Mahongwé reliquary figures, originating from the Mékambo region in northeastern Gabon, near the borders of the Democratic Republic of the Congo, rank among the rarest and most captivating. Their ogival silhouette, combined with the exceptional craftsmanship of their assembled metal strips, lends them the appearance of true jewels. Associated with the ancestral cult of the Bwete, they are affixed atop reliquary baskets, serving both a protective function and a mediating role between the eminent deceased members of the lineage and the world of the living.

The example from the former collection of Max Itzikovitz stands out for its exceptional quality. The compact proportions of the head, neck, and base achieve a remarkable harmony, as does the arrangement of the metal strips. The brow ridge, formed in graceful arcs, elegantly overhangs cabochon eyes. At the rear, a central “plait” is inlaid with fine metal strips forming triangular motifs of great delicacy. Each ornamental element attests to craftsmanship of rare precision. The chignon, slightly curved backward, provides a refined finishing touch to the composition.

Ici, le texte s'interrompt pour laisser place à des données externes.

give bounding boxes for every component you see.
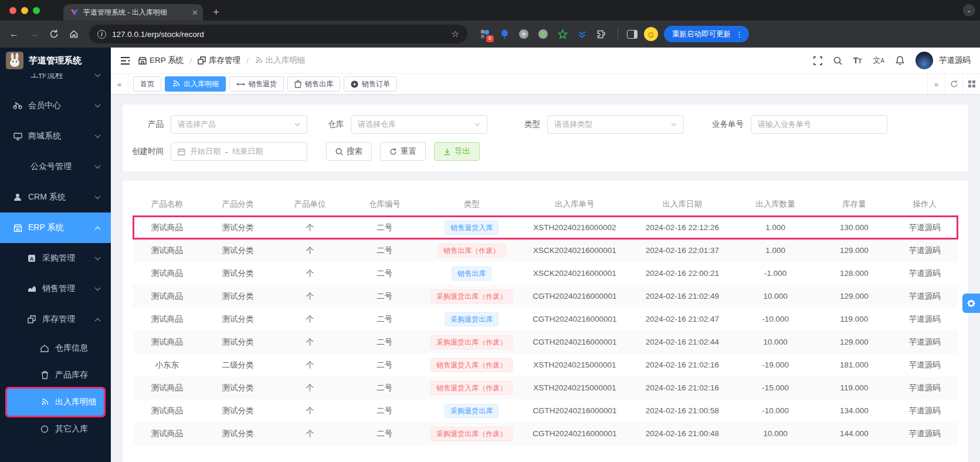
cell-type: 销售退货入库	[424, 221, 519, 235]
user-avatar[interactable]	[915, 52, 933, 69]
search-icon[interactable]	[833, 56, 842, 65]
product-select[interactable]: 请选择产品	[171, 115, 307, 134]
type-select[interactable]: 请选择类型	[547, 115, 684, 134]
extensions-puzzle-icon[interactable]	[595, 28, 607, 40]
cell-order_no: CGTH20240216000001	[519, 338, 630, 346]
page-tab-出入库明细[interactable]: 出入库明细	[165, 76, 226, 92]
export-button[interactable]: 导出	[434, 142, 480, 161]
notification-bell-icon[interactable]	[896, 56, 904, 65]
search-button[interactable]: 搜索	[326, 142, 372, 161]
tab-search-chevron-icon[interactable]: ⌄	[963, 4, 975, 16]
collapse-menu-icon[interactable]	[120, 56, 130, 65]
cell-stock: 129.000	[817, 246, 892, 255]
created-filter-label: 创建时间	[128, 146, 164, 157]
browser-update-button[interactable]: 重新启动即可更新 ⋮	[664, 26, 749, 42]
warehouse-select[interactable]: 请选择仓库	[351, 115, 487, 134]
table-row[interactable]: 测试商品测试分类个二号采购退货出库（作废）CGTH202402160000012…	[133, 331, 958, 353]
sidebar-item-CRM 系统[interactable]: CRM 系统	[0, 182, 111, 213]
cell-stock: 144.000	[817, 429, 892, 438]
reset-button[interactable]: 重置	[380, 142, 426, 161]
page-tab-销售退货[interactable]: 销售退货	[229, 76, 284, 92]
page-tabs-bar: « 首页出入库明细销售退货销售出库销售订单 »	[111, 73, 980, 94]
table-row[interactable]: 测试商品测试分类个二号采购退货出库CGTH202402160000012024-…	[133, 399, 958, 422]
sidebar-item-出入库明细[interactable]: 出入库明细	[7, 389, 104, 416]
sidebar-item-销售管理[interactable]: 销售管理	[0, 274, 111, 304]
sidebar-item-仓库信息[interactable]: 仓库信息	[0, 335, 111, 362]
table-row[interactable]: 测试商品测试分类个二号销售出库XSCK202402160000012024-02…	[133, 262, 958, 285]
app-logo-row[interactable]: 芋道管理系统	[0, 48, 111, 73]
page-tab-销售订单[interactable]: 销售订单	[344, 76, 397, 92]
sidebar-item-库存管理[interactable]: 库存管理	[0, 304, 111, 335]
extension-icon-green-star[interactable]	[557, 28, 568, 40]
forward-icon[interactable]: →	[26, 26, 42, 42]
cell-order_no: XSTH20240216000002	[519, 223, 630, 232]
address-bar[interactable]: i 127.0.0.1/erp/stock/record ☆	[89, 25, 467, 43]
side-panel-icon[interactable]	[624, 26, 640, 42]
table-row[interactable]: 测试商品测试分类个二号采购退货出库（作废）CGTH202402160000012…	[133, 285, 958, 308]
cell-product: 测试商品	[133, 429, 201, 439]
record-icon	[40, 398, 49, 406]
cell-date: 2024-02-16 21:00:48	[630, 429, 734, 438]
column-header: 操作人	[891, 199, 957, 210]
url-text[interactable]: 127.0.0.1/erp/stock/record	[112, 30, 446, 39]
tabs-scroll-right-icon[interactable]: »	[927, 74, 945, 94]
new-tab-button[interactable]: ＋	[211, 5, 221, 18]
fullscreen-icon[interactable]	[813, 56, 822, 65]
table-row[interactable]: 小东东二级分类个二号销售退货入库（作废）XSTH2024021500000120…	[133, 353, 958, 376]
cell-date: 2024-02-16 22:12:26	[630, 223, 734, 232]
date-range-picker[interactable]: 开始日期 - 结束日期	[171, 142, 307, 161]
sidebar-item-会员中心[interactable]: 会员中心	[0, 90, 111, 121]
cell-product: 小东东	[133, 360, 201, 370]
cell-category: 测试分类	[201, 245, 275, 256]
breadcrumb-item-stock[interactable]: 库存管理	[198, 55, 240, 66]
extension-icon-gray-green[interactable]	[537, 28, 549, 40]
tabs-scroll-left-icon[interactable]: «	[111, 74, 128, 94]
table-row[interactable]: 测试商品测试分类个二号销售退货入库（作废）XSTH202402150000012…	[133, 376, 958, 399]
table-row[interactable]: 测试商品测试分类个二号销售退货入库XSTH202402160000022024-…	[133, 216, 958, 239]
tabs-refresh-icon[interactable]	[945, 74, 962, 94]
extension-icon-chevrons[interactable]	[576, 28, 588, 40]
site-info-icon[interactable]: i	[97, 30, 106, 39]
sidebar-item-产品库存[interactable]: 产品库存	[0, 362, 111, 389]
product-stock-icon	[40, 371, 49, 379]
table-row[interactable]: 测试商品测试分类个二号采购退货出库CGTH202402160000012024-…	[133, 308, 958, 331]
font-size-icon[interactable]: TT	[853, 56, 862, 65]
extension-icon-gray-1[interactable]	[518, 28, 530, 40]
window-close-button[interactable]	[9, 7, 16, 14]
cell-operator: 芋道源码	[891, 222, 957, 233]
sidebar-item-采购管理[interactable]: A采购管理	[0, 243, 111, 274]
user-name[interactable]: 芋道源码	[939, 55, 971, 66]
table-row[interactable]: 测试商品测试分类个二号销售出库（作废）XSCK20240216000001202…	[133, 239, 958, 262]
settings-gear-button[interactable]	[962, 294, 980, 313]
tabs-layout-grid-icon[interactable]	[962, 74, 980, 94]
bookmark-star-icon[interactable]: ☆	[452, 29, 459, 39]
browser-menu-kebab-icon[interactable]: ⋮	[735, 30, 743, 39]
record-icon	[255, 56, 263, 65]
cell-order_no: CGTH20240216000001	[519, 315, 630, 323]
breadcrumb-item-erp[interactable]: ERP 系统	[138, 55, 184, 66]
sidebar-item-商城系统[interactable]: 商城系统	[0, 121, 111, 151]
home-icon[interactable]	[66, 26, 82, 42]
bizno-input[interactable]: 请输入业务单号	[751, 115, 887, 134]
sidebar-item-其它入库[interactable]: 其它入库	[0, 416, 111, 443]
extension-icon-blocks[interactable]: 6	[479, 28, 491, 40]
page-tab-销售出库[interactable]: 销售出库	[287, 76, 340, 92]
window-minimize-button[interactable]	[21, 7, 28, 14]
back-icon[interactable]: ←	[6, 26, 22, 42]
favicon	[70, 9, 79, 16]
browser-tab[interactable]: 芋道管理系统 - 出入库明细 ✕	[63, 4, 203, 21]
cell-category: 二级分类	[201, 360, 275, 370]
table-row[interactable]: 测试商品测试分类个二号采购退货出库（作废）CGTH202402160000012…	[133, 422, 958, 445]
reload-icon[interactable]	[46, 26, 62, 42]
sidebar-item-公众号管理[interactable]: 公众号管理	[0, 151, 111, 182]
extension-icon-balloon[interactable]	[499, 28, 510, 40]
cell-type: 销售出库	[424, 267, 519, 281]
page-tab-首页[interactable]: 首页	[133, 76, 161, 92]
profile-avatar[interactable]: ☺	[644, 27, 658, 41]
window-zoom-button[interactable]	[33, 7, 40, 14]
sidebar-item-ERP 系统[interactable]: ERP 系统	[0, 213, 111, 243]
crm-icon	[13, 193, 22, 201]
tab-close-icon[interactable]: ✕	[192, 8, 198, 17]
locale-icon[interactable]: 文A	[873, 55, 884, 66]
sidebar-item-工作流程[interactable]: 工作流程	[0, 73, 111, 90]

As early as the late nineteenth century, comparable examples entered European museum collections, notably that of the Ethnologisches Museum Berlin, acquired by Oskar Lenz in 1875 (inv. no. III C 1088), as well as that of the musée de l’Homme, acquired by Joseph Michaud and entering the musée du Trocadéro in 1886, before joining the collections of the musée du quai Branly - Jacques Chirac (inv. no. 71.1886.77.2).